[The active site of human glucocerebrosidase: structural predictions and experimental validations].

Gaucher disease is a lysosomal storage disorder caused by a deficiency in glucocerebrosidase which cleaves the beta-glucosidic linkage of glucosylceramide, a normal intermediate in glycolipid metabolism. Glucocerebrosidase belongs to the clan GH-A of glycoside hydrolases, a large group of enzymes which function with retention of the anomeric configuration at the hydrolysis site. Accurate three-dimensional (3D) structure data for glucocerebrosidase should help to better understand the molecular bases of Gaucher disease.
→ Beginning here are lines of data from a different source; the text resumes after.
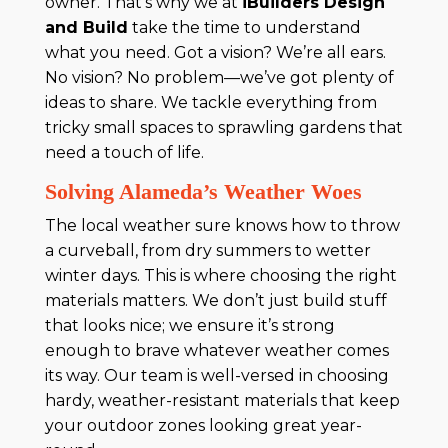
owner. That’s why we at
iBuilders Design
and Build
take the time to understand
what you need. Got a vision? We’re all ears.
No vision? No problem—we’ve got plenty of
ideas to share. We tackle everything from
tricky small spaces to sprawling gardens that
need a touch of life.
Solving Alameda’s Weather Woes
The local weather sure knows how to throw
a curveball, from dry summers to wetter
winter days. This is where choosing the right
materials matters. We don’t just build stuff
that looks nice; we ensure it’s strong
enough to brave whatever weather comes
its way. Our team is well-versed in choosing
hardy, weather-resistant materials that keep
your outdoor zones looking great year-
As such 3D structure data were not available, we used the two-dimensional hydrophobic cluster analysis (HCA) method to make structure predictions for the catalytic domains of clan GH-A glycoside hydrolases. We found that all the enzymes of clan GH-A may share a similar catalytic domain consisting of an (alpha/beta)8 barrel with the critical acid/base and nucleophile residues located at the C-terminal ends of strands beta 4 and beta 7, respectively. In the case of glucocerebrosidase, Glu 235 was predicted to be the putative acid/base catalyst whereas the nucleophile was located at Glu 340. Next, in order to obtain experimental evidence supporting these HCA-based predictions, we used retroviral vectors to express, in murine null cells, E235A and E340A mutant proteins, in which alanine residues unable to participate in the enzymatic reaction replace the presumed critical glutamic acid residues. Both mutants were found to be catalytically inactive although they were correctly folded/processed and sorted to the lysosome. Thus, Glu 235 and Glu 340 do indeed play key roles in the active site of human glucocerebrosidase as predicted by the HCA analysis. In a broader perspective, our work points out that bioinformatics approaches may be highly useful for generating structure-function predictions based on sequence-structure interrelationships, especially in the context of a rapid increase in protein sequence information through genome sequencing.